Selon leur témoignage, ces trois individus retournèrent à Brest le 26 octobre, et y restèrent jusqu’au 3 novembre.
Lors de leur retour vers la Cornouaille, les frères Carof, étant restés du côté de Plougastel-Daoulas, Guénel Le Pape se retrouve seul à Pont-l’Abbé le vendredi cinq novembre où « il passa par-dessus le mur près de la greuve sur laquelle donne les jardins des carmes dans lequelle il avoit l’intention de sy promener…». Il ne fit pas que se promener, semble-t-il, puisque le lendemain on découvre que la chambre d’un religieux, le père Benin, a été dévalisée de tous ses vêtements.
Mais la nuit précédente un autre vol de vêtements est aussi commis au manoir de Kneisan, en Ploneour-Lanvern, chez monsieur de Kmorial, là même où Joseph Marie Carof travailla autrefois.
Les trois comparses se retrouvent à Plogastel-Saint-Germain, où les frères Carof, sont venus « chercher condition » auprès du sieur Lariviere6, au château du Hilguy. Ne le trouvant pas, ils vont au manoir de Saint-Alouarn, à Guengat. Là le sieur Lariviere leur déclare ne point avoir d’emploi pour eux en ce moment.
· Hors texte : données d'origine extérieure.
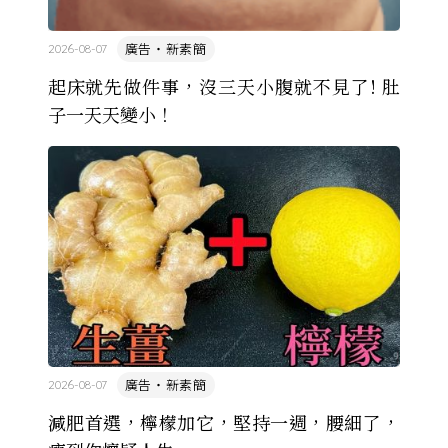
廣告・新素簡
2026-08-07
起床就先做件事，沒三天小腹就不見了! 肚
子一天天變小！
廣告・新素簡
2026-08-07
減肥首選，檸檬加它，堅持一週，腰細了，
Dès lors nos trois compagnons continuent d’errer, à Plonéis, puis à Locronan, où ils sont arrêtés par hasard à l’auberge de  La Croix blanche, le 8 novembre, vers onze heures du soir par quatre cavaliers de la maréchaussée qui recherchent des déserteurs.
C’est alors qu’arrive sur le bureau du sieur Bobet le procès-verbal d’un vol de vingt-six chemises, commis chez le sieur Chemit, receveur du château de Keroual, en Guilers, et dernier employeur de Guenel Le Pape, dans la nuit du 28 au 29 octobre, époque où nos trois lascars étaient à Brest…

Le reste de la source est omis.